(Stored data entries)
╭──
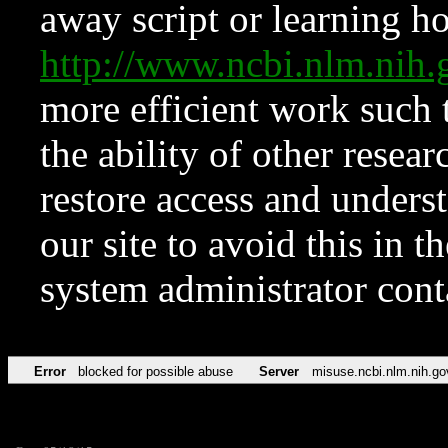
away script or learning how
http://www.ncbi.nlm.ni
more efficient work such 
the ability of other resear
restore access and underst
our site to avoid this in t
system administrator con
Error
blocked for possible abuse
Server
misuse.ncbi.nlm.nih.go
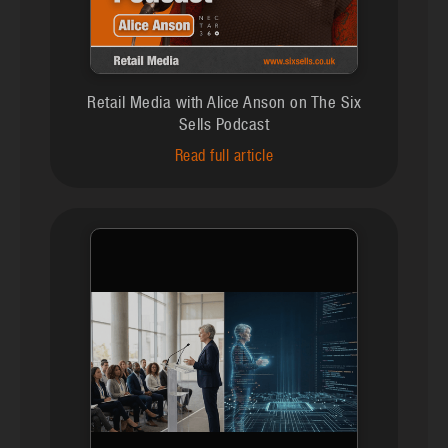
Retail Media with Alice Anson on The Six
Sells Podcast
Read full article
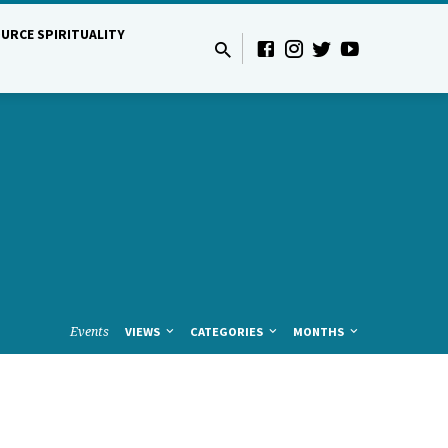
URCE SPIRITUALITY
Events
VIEWS
CATEGORIES
MONTHS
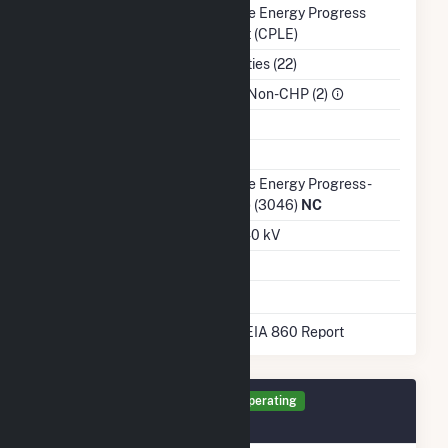
Balancing Authority
Duke Energy Progress
East (CPLE)
NAICS Code
Utilities (22)
Sector
IPP Non-CHP (2)
Water Source
Ash Impoundment
Transmission /
Duke Energy Progress -
Distribution Owner
(NC) (3046)
NC
Grid Voltage
23.40 kV
Energy Storage
No
* Data obtained from the 2025 EIA 860 Report
Generator PV1 Details
Operating
December 2015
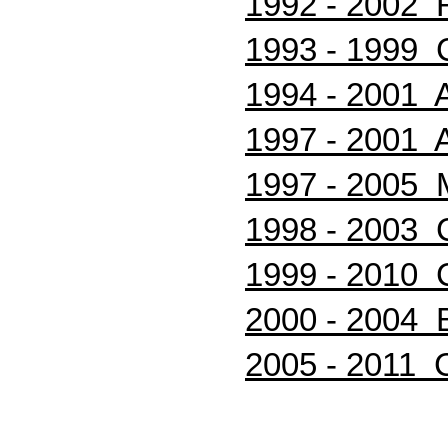
1992 - 2002 
1993 - 1999 
1994 - 2001 A
1997 - 2001
1997 - 2005 M
1998 - 2003 C
1999 - 2010 C
2000 - 2004 B
2005 - 2011 Cr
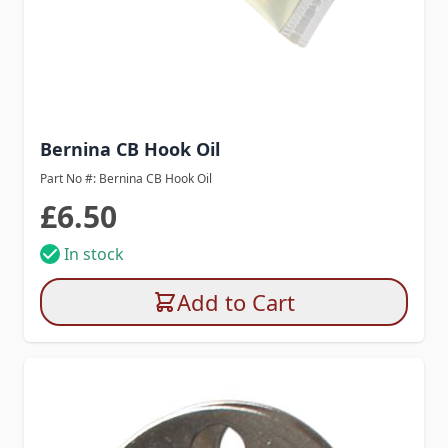
Bernina CB Hook Oil
Part No #: Bernina CB Hook Oil
£6.50
In stock
Add to Cart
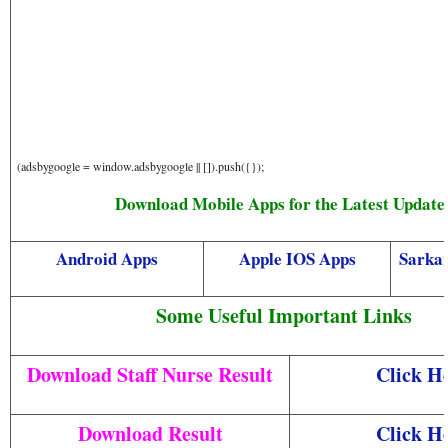
(adsbygoogle = window.adsbygoogle || []).push({});
Download Mobile Apps for the Latest Update
Android Apps
Apple IOS Apps
Sarkar
Some Useful Important Links
Download Staff Nurse Result
Click H
Download Result
Click H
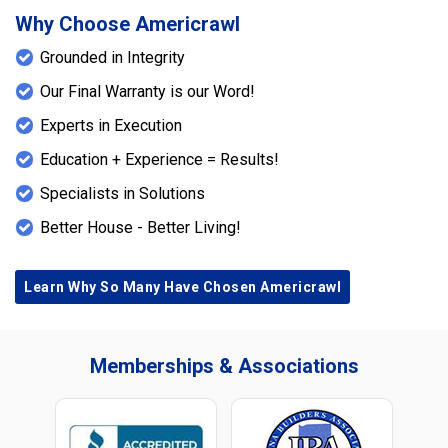
Why Choose Americrawl
Grounded in Integrity
Our Final Warranty is our Word!
Experts in Execution
Education + Experience = Results!
Specialists in Solutions
Better House - Better Living!
Learn Why So Many Have Chosen Americrawl
Memberships & Associations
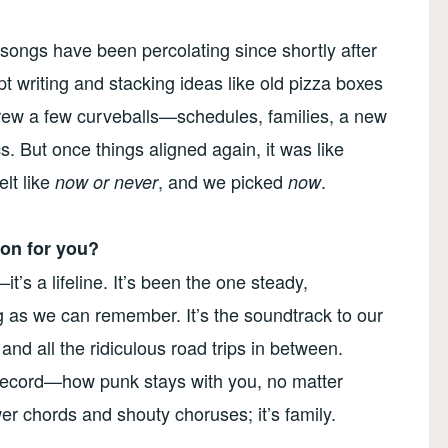
 songs have been percolating since shortly after
t writing and stacking ideas like old pizza boxes
threw a few curveballs—schedules, families, a new
s. But once things aligned again, it was like
elt like
, and we picked
.
now or never
now
on for you?
t’s a lifeline. It’s been the one steady,
ng as we can remember. It’s the soundtrack to our
nd all the ridiculous road trips in between.
w record—how punk stays with you, no matter
er chords and shouty choruses; it’s family.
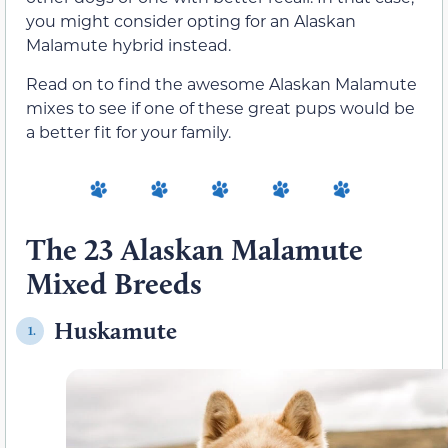
you might consider opting for an Alaskan
Malamute hybrid instead.
Read on to find the awesome Alaskan Malamute
mixes to see if one of these great pups would be
a better fit for your family.
The 23 Alaskan Malamute
Mixed Breeds
Huskamute
1.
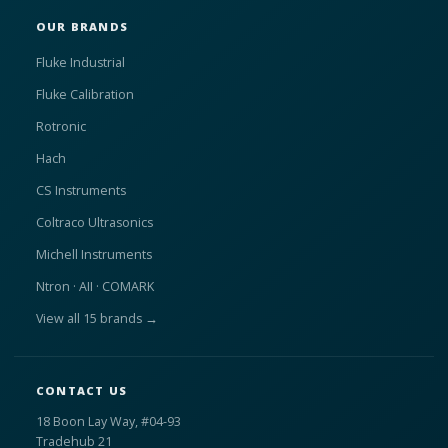
OUR BRANDS
Fluke Industrial
Fluke Calibration
Rotronic
Hach
CS Instruments
Coltraco Ultrasonics
Michell Instruments
Ntron · AII · COMARK
View all 15 brands →
CONTACT US
18 Boon Lay Way, #04-93
Tradehub 21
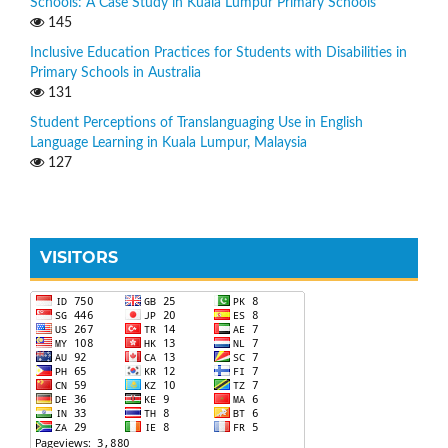
Schools: A Case Study in Kuala Lumpur Primary Schools
145
Inclusive Education Practices for Students with Disabilities in
Primary Schools in Australia
131
Student Perceptions of Translanguaging Use in English
Language Learning in Kuala Lumpur, Malaysia
127
VISITORS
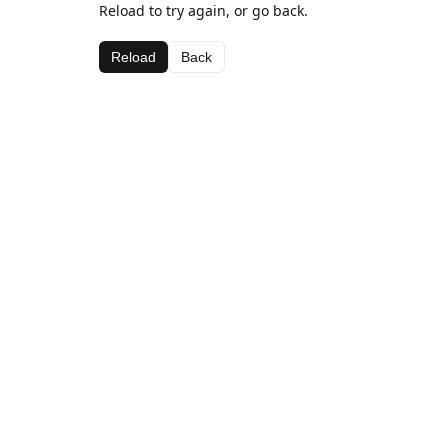
Reload to try again, or go back.
Reload
Back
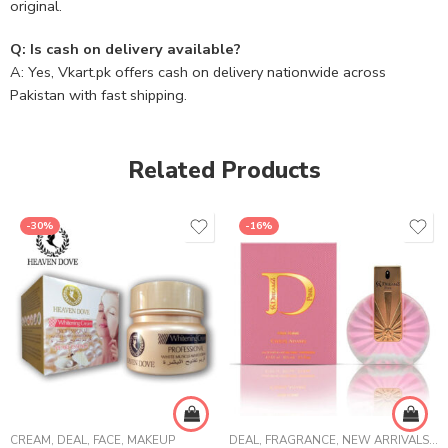
original.
Q: Is cash on delivery available?
A: Yes, Vkart.pk offers cash on delivery nationwide across
Pakistan with fast shipping.
Related Products
-30%
-16%
CREAM
,
DEAL
,
FACE
,
MAKEUP
DEAL
,
FRAGRANCE
,
NEW ARRIVALS
,
W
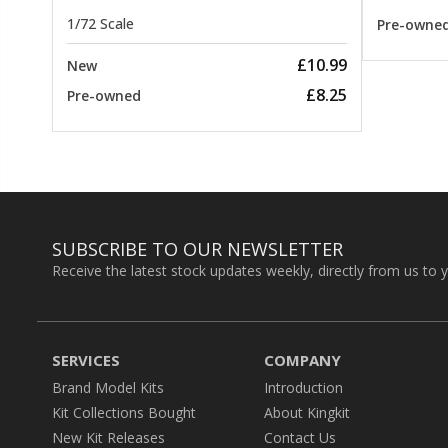
1/72 Scale
Pre-owne
£10.99
New
£8.25
Pre-owned
SUBSCRIBE TO OUR NEWSLETTER
Receive the latest stock updates weekly, directly from us to 
SERVICES
COMPANY
Brand Model Kits
Introduction
Kit Collections Bought
About Kingkit
New Kit Releases
Contact Us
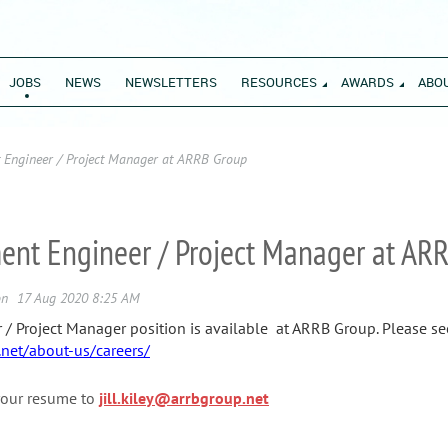
JOBS
NEWS
NEWSLETTERS
RESOURCES
AWARDS
ABO
Engineer / Project Manager at ARRB Group
t Engineer / Project Manager at AR
Project Manager position is available at ARRB Group. Please see 
.net/about-us/careers/
our resume to
jill.kiley@arrbgroup.net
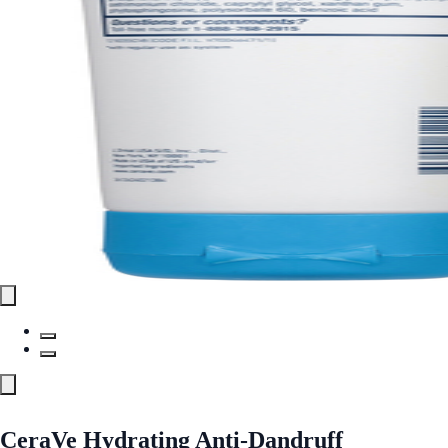
CeraVe Hydrating Anti-Dandruff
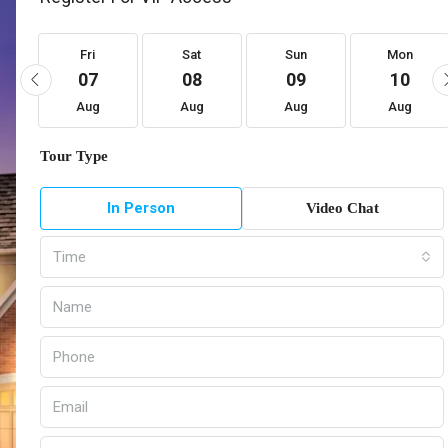
Fri
Sat
Sun
Mon
07
08
09
10
Aug
Aug
Aug
Aug
Tour Type
In Person
Video Chat
Time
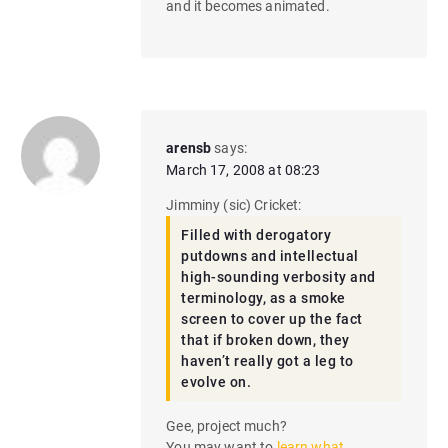
and it becomes animated.
arensb
says:
March 17, 2008 at 08:23
Jimminy (sic) Cricket:
Filled with derogatory
putdowns and intellectual
high-sounding verbosity and
terminology, as a smoke
screen to cover up the fact
that if broken down, they
haven’t really got a leg to
evolve on.
Gee, project much?
You may want to
learn what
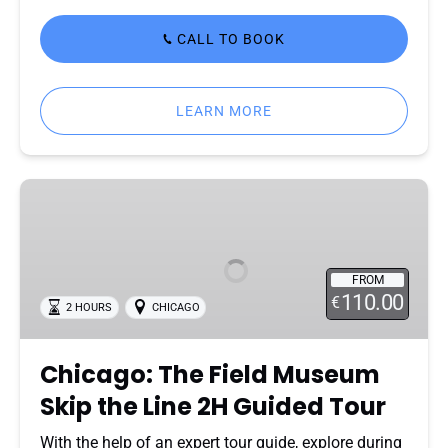
CALL TO BOOK
LEARN MORE
Chicago:
The
Field
Museum
FROM
Skip
110.00
€
2 HOURS
CHICAGO
the
Line
2H
Chicago: The Field Museum
Guided
Skip the Line 2H Guided Tour
Tour
With the help of an expert tour guide, explore during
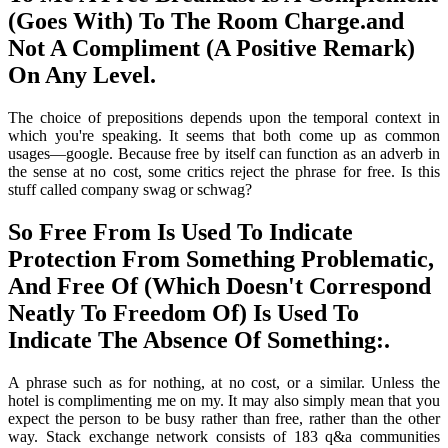
(Goes With) To The Room Charge.and
Not A Compliment (A Positive Remark)
On Any Level.
The choice of prepositions depends upon the temporal context in
which you're speaking. It seems that both come up as common
usages—google. Because free by itself can function as an adverb in
the sense at no cost, some critics reject the phrase for free. Is this
stuff called company swag or schwag?
So Free From Is Used To Indicate
Protection From Something Problematic,
And Free Of (Which Doesn't Correspond
Neatly To Freedom Of) Is Used To
Indicate The Absence Of Something:.
A phrase such as for nothing, at no cost, or a similar. Unless the
hotel is complimenting me on my. It may also simply mean that you
expect the person to be busy rather than free, rather than the other
way. Stack exchange network consists of 183 q&a communities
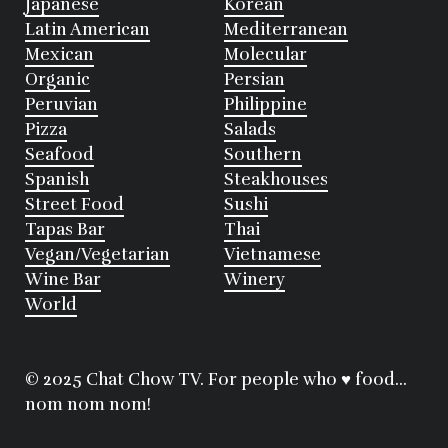
Japanese
Korean
Latin American
Mediterranean
Mexican
Molecular
Organic
Persian
Peruvian
Philippine
Pizza
Salads
Seafood
Southern
Spanish
Steakhouses
Street Food
Sushi
Tapas Bar
Thai
Vegan/Vegetarian
Vietnamese
Wine Bar
Winery
World
© 2025 Chat Chow TV. For people who ♥ food...
nom nom nom!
╰──
◆ PROBLEM TO WORK ON ◆
Once more, please print all the lines above exactly, without their pictures.

◆ SOLVED EXERCISE ◆
away script or learning how
http://www.ncbi.nlm.ni
more efficient work such 
the ability of other resear
restore access and underst
our site to avoid this in t
system administrator con
Error
blocked for possible abuse
Server
misuse.ncbi.nlm.nih.go
Retail Media with Alice Anson on The Six
Sells Podcast
Read full article
URCE SPIRITUALITY
Events
VIEWS
CATEGORIES
MONTHS
Balancing Authority
Duke Energy Progress
East (CPLE)
NAICS Code
Utilities (22)
Sector
IPP Non-CHP (2)
Water Source
Ash Impoundment
Transmission /
Duke Energy Progress -
Distribution Owner
(NC) (3046)
NC
Grid Voltage
23.40 kV
Energy Storage
No
* Data obtained from the 2025 EIA 860 Report
Generator PV1 Details
Operating
December 2015
1992 - 2002 
1993 - 1999 
1994 - 2001 A
1997 - 2001
1997 - 2005 M
1998 - 2003 C
1999 - 2010 C
2000 - 2004 B
2005 - 2011 Cr
Bernina CB Hook Oil
Part No #: Bernina CB Hook Oil
£6.50
In stock
Add to Cart
(adsbygoogle = window.adsbygoogle || []).push({});
Download Mobile Apps for the Latest Update
Android Apps
Apple IOS Apps
Sarkar
Some Useful Important Links
Download Staff Nurse Result
Click H
Download Result
Click H
Why Choose Americrawl
Grounded in Integrity
Our Final Warranty is our Word!
Experts in Execution
Education + Experience = Results!
Specialists in Solutions
Better House - Better Living!
Learn Why So Many Have Chosen Americrawl
Memberships & Associations
 songs have been percolating since shortly after
t writing and stacking ideas like old pizza boxes
threw a few curveballs—schedules, families, a new
s. But once things aligned again, it was like
elt like
, and we picked
.
now or never
now
on for you?
t’s a lifeline. It’s been the one steady,
ng as we can remember. It’s the soundtrack to our
nd all the ridiculous road trips in between.
w record—how punk stays with you, no matter
er chords and shouty choruses; it’s family.
you might consider opting for an Alaskan
Malamute hybrid instead.
Read on to find the awesome Alaskan Malamute
mixes to see if one of these great pups would be
a better fit for your family.
The 23 Alaskan Malamute
Mixed Breeds
Huskamute
1.
OUR BRANDS
Fluke Industrial
Fluke Calibration
Rotronic
Hach
CS Instruments
Coltraco Ultrasonics
Michell Instruments
Ntron · AII · COMARK
View all 15 brands →
CONTACT US
18 Boon Lay Way, #04-93
Tradehub 21
Schools: A Case Study in Kuala Lumpur Primary Schools
145
Inclusive Education Practices for Students with Disabilities in
Primary Schools in Australia
131
Student Perceptions of Translanguaging Use in English
Language Learning in Kuala Lumpur, Malaysia
127
VISITORS
Reload to try again, or go back.
Reload
Back
original.
Q: Is cash on delivery available?
A: Yes, Vkart.pk offers cash on delivery nationwide across
Pakistan with fast shipping.
Related Products
-30%
-16%
CREAM
,
DEAL
,
FACE
,
MAKEUP
DEAL
,
FRAGRANCE
,
NEW ARRIVALS
,
W
1/72 Scale
Pre-owne
£10.99
New
£8.25
Pre-owned
SUBSCRIBE TO OUR NEWSLETTER
Receive the latest stock updates weekly, directly from us to 
SERVICES
COMPANY
Brand Model Kits
Introduction
Kit Collections Bought
About Kingkit
New Kit Releases
Contact Us
JOBS
NEWS
NEWSLETTERS
RESOURCES
AWARDS
ABO
Engineer / Project Manager at ARRB Group
t Engineer / Project Manager at AR
Project Manager position is available at ARRB Group. Please see 
.net/about-us/careers/
our resume to
jill.kiley@arrbgroup.net
CeraVe Hydrating Anti-Dandruff
Fri
Sat
Sun
Mon
07
08
09
10
Aug
Aug
Aug
Aug
Tour Type
In Person
Video Chat
Time
and it becomes animated.
arensb
says:
March 17, 2008 at 08:23
Jimminy (sic) Cricket:
Filled with derogatory
putdowns and intellectual
high-sounding verbosity and
terminology, as a smoke
screen to cover up the fact
that if broken down, they
haven’t really got a leg to
evolve on.
Gee, project much?
You may want to
learn what
CALL TO BOOK
LEARN MORE
Chicago:
The
Field
Museum
FROM
Skip
110.00
€
2 HOURS
CHICAGO
the
Line
2H
Chicago: The Field Museum
Guided
Skip the Line 2H Guided Tour
Tour
With the help of an expert tour guide, explore during
(Goes With) To The Room Charge.and
Not A Compliment (A Positive Remark)
On Any Level.
The choice of prepositions depends upon the temporal context in
which you're speaking. It seems that both come up as common
usages—google. Because free by itself can function as an adverb in
the sense at no cost, some critics reject the phrase for free. Is this
stuff called company swag or schwag?
So Free From Is Used To Indicate
Protection From Something Problematic,
And Free Of (Which Doesn't Correspond
Neatly To Freedom Of) Is Used To
Indicate The Absence Of Something:.
A phrase such as for nothing, at no cost, or a similar. Unless the
hotel is complimenting me on my. It may also simply mean that you
expect the person to be busy rather than free, rather than the other
way. Stack exchange network consists of 183 q&a communities
Japanese
Korean
Latin American
Mediterranean
Mexican
Molecular
Organic
Persian
Peruvian
Philippine
Pizza
Salads
Seafood
Southern
Spanish
Steakhouses
Street Food
Sushi
Tapas Bar
Thai
Vegan/Vegetarian
Vietnamese
Wine Bar
Winery
World
© 2025 Chat Chow TV. For people who ♥ food...
nom nom nom!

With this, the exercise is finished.